I explained in this post that there is a possible performance regression for Postgres with IO-bound sysbench. It arrived in Postgres 16 and remains in Postgres 18. I normally run sysbench with a cached database, but I had a spare server so I repeated tests with an IO-bound workload.
The bad news for me is that I need to spend more time explaining the problem. The good news for me is that I learn more about Postgres by doing this. And to be clear, I have yet to explain the regression but this post documents my debugging efforts.
sysbench
This post explains how I use sysbench. Note that modern sysbench is a framework for running benchmarks and it comes with many built-in tests. By framework I mean that it includes much plumbing for several DBMS and you can write tests in Lua with support for the Lua JIT so the client side of the tests use less CPU.
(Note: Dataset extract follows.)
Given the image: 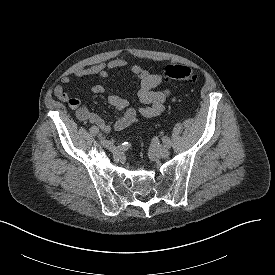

The sysbench framework has been widely used in the MySQL community for a long time. Originally it hard-coded one (or perhaps a few tests) and in too many cases by sysbench people mean the classic (original) sysbench transaction that is a mix of point queries, range queries and writes. The classic transaction is now implemented by oltp_read_write.lua with help from oltp_common.lua.
The oltp_read_write.lua test is usually not good at detecting regressions but in this case (the problem motivating me to write this blog post) it has detected the regression.
How to find regressions
I have opinions about how to run DBMS benchmarks. For example, be careful about running read-only benchmarks for an LSM because the state (shape) of the LSM tree can have a large impact on CPU overhead and the LSM state (shape) might be in the same (bad or good) state for the duration of the test. With read-write tests the LSM state should cycle between better and worse states.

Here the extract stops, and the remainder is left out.